Manfred Weber war Spitzenkandidat der EVP bei der Europawahl – aber bei der Auswahl des EU-Kommissionschefs kam er nicht zum Zuge. Foto: AFP

Der CSU-Politiker wirft dem französischen Präsidenten vor, eine politische „Achse“ mit dem ungarischen Ministerpräsidenten Viktor Orban gebildet zu haben.

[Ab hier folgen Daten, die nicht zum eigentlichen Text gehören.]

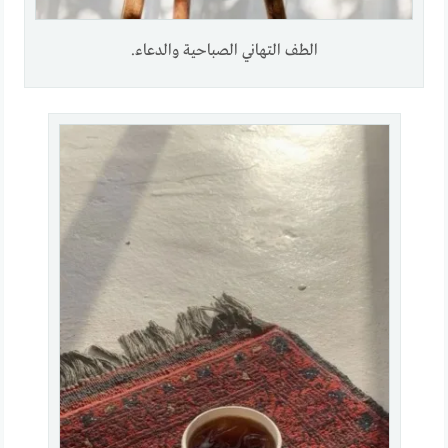
الطف التهاني الصباحية والدعاء.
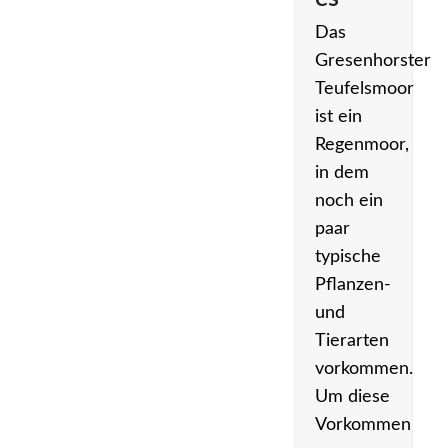
Das
Gresenhorster
Teufelsmoor
ist ein
Regenmoor,
in dem
noch ein
paar
typische
Pflanzen-
und
Tierarten
vorkommen.
Um diese
Vorkommen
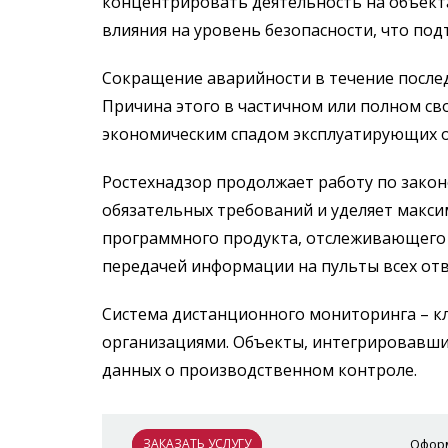
концентрировать деятельность на объект
влияния на уровень безопасности, что под
Сокращение аварийности в течение послед
Причина этого в частичном или полном с
экономическим спадом эксплуатирующих о
Ростехнадзор продолжает работу по зако
обязательных требований и уделяет макс
программного продукта, отслеживающего 
передачей информации на пульты всех отв
Система дистанционного мониторинга – к
организациями. Объекты, интегрировавши
данных о производственном контроле.
ЗАКАЗАТЬ УСЛУГУ
Оформ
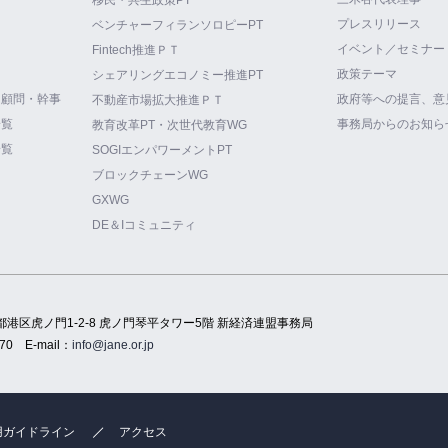
プレスリリース
ベンチャーフィランソロピーPT
イベント／セミナー
Fintech推進ＰＴ
政策テーマ
シェアリングエコノミー推進PT
・顧問・幹事
政府等への提言、意
不動産市場拡大推進ＰＴ
一覧
事務局からのお知ら
教育改革PT・次世代教育WG
一覧
SOGIエンパワーメントPT
ブロックチェーンWG
GXWG
DE＆Iコミュニティ
都港区虎ノ門1-2-8 虎ノ門琴平タワー5階 新経済連盟事務局
70
E-mail：
info@jane.or.jp
用ガイドライン
アクセス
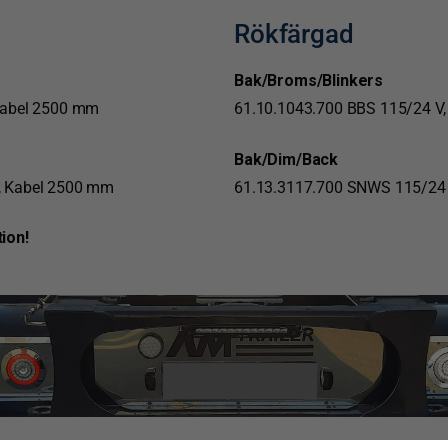
Rökfärgad
Bak/Broms/Blinkers
Kabel 2500 mm
61.10.1043.700 BBS 115/24 V
Bak/Dim/Back
, Kabel 2500 mm
61.13.3117.700 SNWS 115/24 
ion!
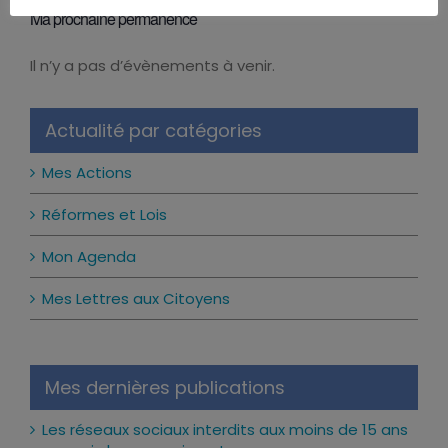
Ma prochaine permanence
Il n’y a pas d’évènements à venir.
Notice
Actualité par catégories
Mes Actions
Réformes et Lois
Mon Agenda
Mes Lettres aux Citoyens
Mes dernières publications
Les réseaux sociaux interdits aux moins de 15 ans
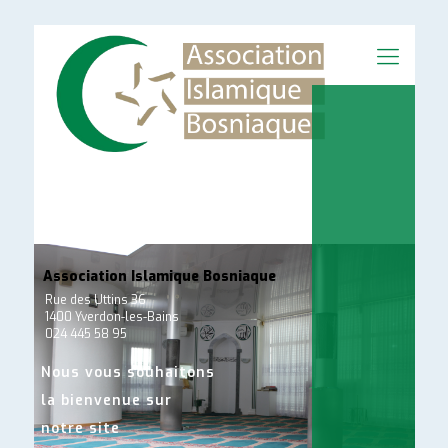
Association Islamique Bosniaque
Rue des Uttins 36
1400 Yverdon-les-Bains
024 445 58 95
Nous vous souhaitons
la bienvenue sur
notre site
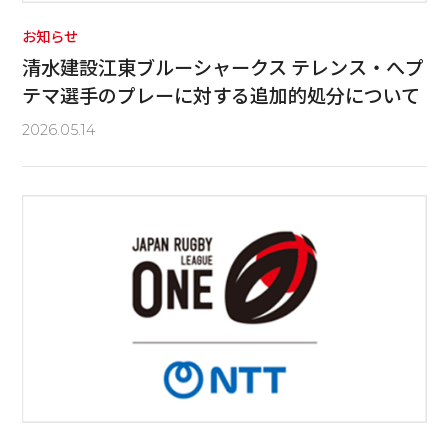
お知らせ
清水建設江東ブルーシャークス テレンス・へプ
テマ選手のプレーに対する追加的処分について
2026.05.14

Brüssel - Manfred Weber, der gescheiterte Spitzenkandidat der europäischen Christdemokraten für den Chefposten der EU-Kommission, rechnet mit seinen Gegnern ab. Er wirft Frankreichs Präsident Emmanuel Macron vor, eine Allianz mit Ungarns Rechtspopulisten Viktor Orban geschmiedet zu haben, um ihn zu verhindern. Weber sagte der Bild-Zeitung: „Es gab Hinterzimmer-Gespräche und Nachtsitzungen, bei denen sich die Achse Macron und Orban durchgesetzt und das Spitzenkandidatenprinzip demontiert hat.“

Als Politiker wisse er, dass man Wahlen gewinnen oder verlieren könne, so Weber weiter, der mit der EVP wieder die stärkste Kraft im Europa-Parlament ist. „Aber dass Emmanuel Macron und Viktor Orban das Wahlergebnis einfach vom Tisch wischen, hätte ich nicht erwartet.“ Weber wirft Macron vor, die Menschen getäuscht zu haben. „Macron hat gesagt: Wählt mein Europa, nicht das von Orban. Und plötzlich arbeiten sie zusammen und beschädigen das demokratische Europa. Jetzt stehen wir vor einem Scherbenhaufen.“

Weber denkt nicht an Rückzug aus der Politik

Weber denkt nicht an einen Rückzug aus der Politik und kündigt die volle Unterstützung für die deutsche Kandidatin für den Kommissionsvorsitz, Ursula von der Leyen (CDU), an. Es gebe jetzt die Chance, „nach 60 Jahren eine absolut für das Amt geeignete Deutsche zur Kommissionschefin zu wählen. Das ist gut, auch wenn ich persönlich verständlicherweise ernüchtert bin.“ Von der Leyen stellt sich am 16. Juli der Wahl im Europa-Parlament. Sie muss im ersten Wahlgang die absolute Mehrheit unter den 751 Abgeordneten im Europaparlament erzielen, um Kommissionspräsidentin zu werden. Schafft sie dies nicht, ist sie aus dem Rennen. In diesem Fall müssen die Staats- und Regierungschefs binnen vier Wochen einen neuen Personal-Vorschlag machen.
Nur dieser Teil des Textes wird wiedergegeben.